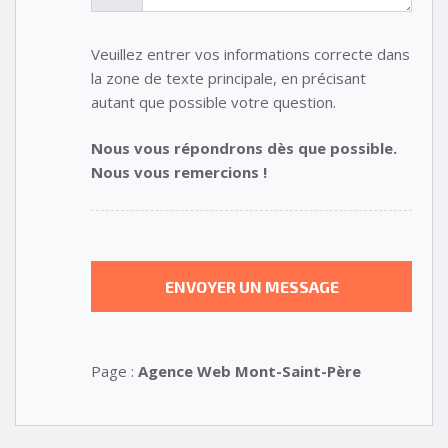
Veuillez entrer vos informations correcte dans
la zone de texte principale, en précisant
autant que possible votre question.
Nous vous répondrons dès que possible.
Nous vous remercions !
Page :
Agence Web Mont-Saint-Père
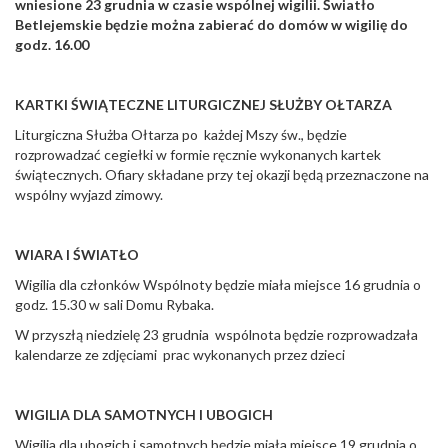
wniesione 23 grudnia w czasie wspólnej wigilii. Światło
Betlejemskie będzie można zabierać do domów w wigilię do
godz. 16.00
KARTKI ŚWIĄTECZNE LITURGICZNEJ SŁUŻ
BY O
ŁTARZA
Liturgiczna Służba Ołtarza po każdej Mszy św., będzie
rozprowadzać cegiełki w formie ręcznie wykonanych kartek
świątecznych. Ofiary składane przy tej okazji będą przeznaczone na
wspólny wyjazd zimowy.
WIARA I ŚWIATŁO
Wigilia dla członków Wspólnoty będzie miała miejsce 16 grudnia o
godz. 15.30 w sali Domu Rybaka.
W przyszłą niedzielę 23 grudnia wspólnota będzie rozprowadzała
kalendarze ze zdjęciami prac wykonanych przez dzieci
WIGILIA DLA SAMOTNYCH I UBOGICH
Wigilia dla ubogich i samotnych będzie miała miejsce 19 grudnia o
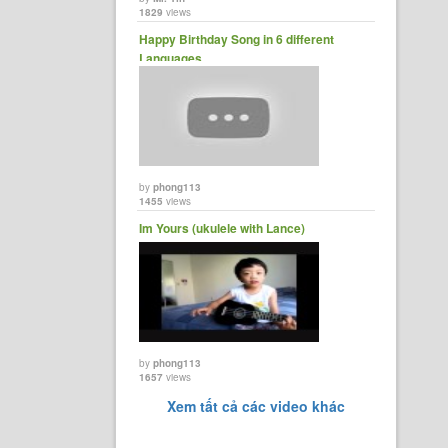
1829
views
Happy Birthday Song in 6 different
Languages
by
phong113
1455
views
Im Yours (ukulele with Lance)
by
phong113
1657
views
Xem tất cả các video khác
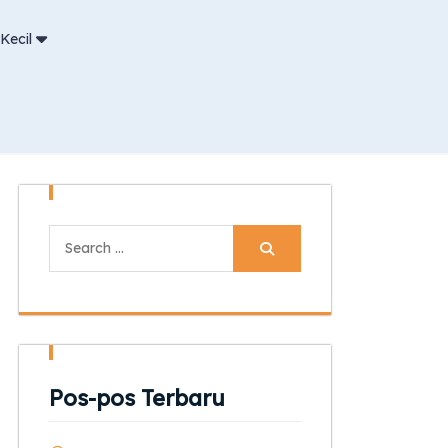
Kecil
Search
for:
Pos-pos Terbaru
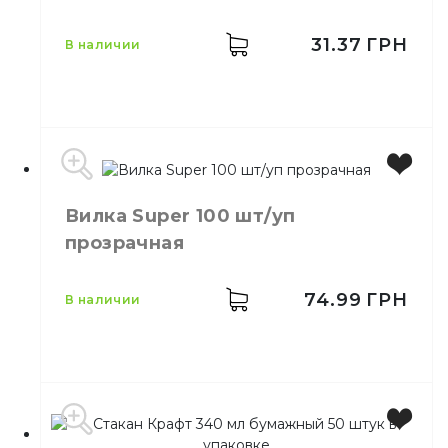
50,
шт.
упаковке
Количество в
31.37
ГРН
48,
шт.
в наличии
ящике
Стакан одноразовый
Назначение
бумажный
Материал
Бумажный
Производитель
Украина
Вилка Super 100 шт/уп
Цвет
Цветная
прозрачная
Количество в упаковке
50,
шт.
Количество в ящике
10,
шт.
Материал
Пластик
74.99
ГРН
в наличии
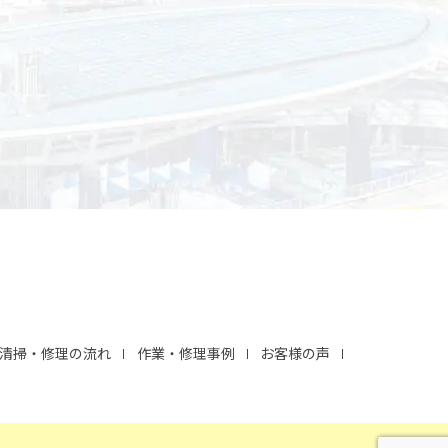
清掃・修理の流れ
作業・修理事例
お客様の声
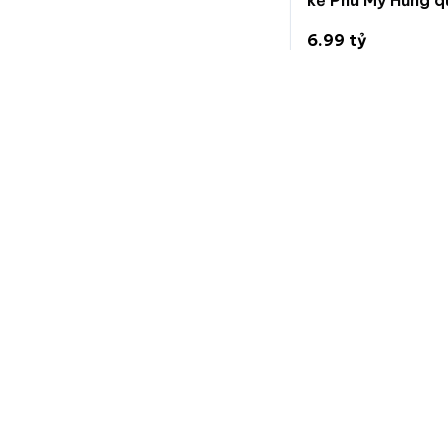
6.99 tỷ
102.8 triệu/m²
Nhà Bè, Hồ Chí Mi
Chuẩn
Nhà đất
Trang chuyên đăng tin bất động sản, nhanh gọn và hiệu
quả.
Nếu bạn muốn góp ý, phản ánh vấn đề, yêu cầu xoá tin, vui
lòng nhắn tin cho chúng tôi qua trang hỗ trợ trên facebook:
fb.com/hotrochuannhadat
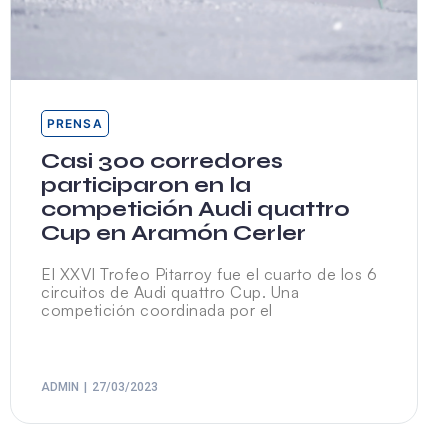
PRENSA
Casi 300 corredores
participaron en la
competición Audi quattro
Cup en Aramón Cerler
El XXVI Trofeo Pitarroy fue el cuarto de los 6
circuitos de Audi quattro Cup. Una
competición coordinada por el
ADMIN
27/03/2023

■ Exercise requirements ■
Your response should be the lines of the entries above that include the string "quattro".

■ Answer to this exercise ■
competición Audi quattro
circuitos de Audi quattro Cup. Una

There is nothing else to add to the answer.